Error in soft-clipped location calculation

[jeremymchacon]

Hello,

I discovered a couple of bugs when working with this repo, in the perl scripts which detect the soft-clipped reads and output those as well as their position. The soft-clipped positions on the + strand are always off by a small amount, and the positions on the - strand are occassionally off by a variable amount. Below I describe the problem and what I think should fix it.

The problem is with generating the position of the soft-clipping (aka the poly-A location), in detect_from_soft_cliping_with_bam_file_polyT_beginning_based_on_S.pl, lines 59 and 117. These should not have +$index, because the position of the soft-clipped bases at the start of the read is the read POS from the sam file, which starts at the first MATCHED base (rather than the first matched base minus the number of preceding soft-clipped bases).

There is a related problem with detect_from_soft_cliping_with_bam_file_polyA_end_based_on_S.pl lines 57, 114. These currently treat the poly-A position as the position of the first match (the sam POS), plus the read length, minus the soft-clipped length at the end of the read. However, if there is soft-clipping at the beginning of the read, then using the total read length is misleading. Instead, a different way to get to the correct position is to add the sam POS to the number of matched bases plus the number of inserted bases (which should be rare anyways).

Hope this is useful! Thanks!

[RENXI-NUS]

Hi Jeremy,

Sorry for the late reply. As shown in the perl script, only the reads that are having at least three soft-clipping bases (in Cigar string if ($field1[5] =~ /^(([3-9]|[1-9]\d)S)/){ ) and three thymine (in the 5' end of read sequence if ($field1[9] =~ /^(T)\1{3,40}/){ ) would be kept in the soft-clipping read file. The polyT location (- strand) should be at the soft-clipping cleavage site. So you should have the +$index. That is similar for the polyA location (+ strand) prediction. Hope this clarifies.

[jeremymchacon]

Hello,

Thanks for the response. I think I may not have been clear, so please let me clarify.

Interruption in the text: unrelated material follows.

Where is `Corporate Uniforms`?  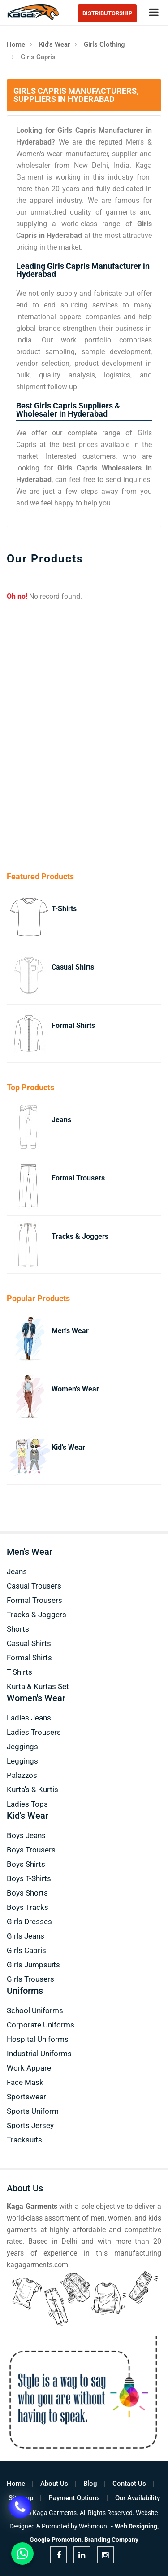 Corporate Uniforms is located at coordinates (40, 2024).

In a sam file, the POS field (field 3) is the position of the first matched base in the sequence. Since the soft-clipped part of the sequence did not match, these bases are not included when calculating POS. Put differently, in the diagram pasted in your message showing the TTTTT and the X, since the TTTTT didn't match, they will not be part of the calculation, and the POS will be the actual location where you have put X. In this example, $index = 5, since there are 5 soft-clipped bases. By adding $index to $field1[3] (POS), the script is placing the soft-clipped position 5 bases to the right of the X, which is incorrect, at least by my understanding of the process. The location of the soft-clipping is simply $field1[3]. I have added this info to the diagram to hopefully clarify.

The related issue with poly-A sites occurs if there is additionally soft-clipping at the beginning of the read (not the poly-A side). These should not be included in the IPA site calculation, because they don't match the genome, and so the poly-A site position should be the first matched position (field 3) plus the amount of matched bases. This is the sequence length minus the length of soft-clipping on both sides.

I've written a python script which solves these problems, let me know if you'd like to use it.

Best, Jeremy

[RENXI-NUS]

Hi Jeremy,

Thanks a lot for pointing out these problems. Yes, you are right. I have revised the Perl scripts accordingly. Appreciate it very much.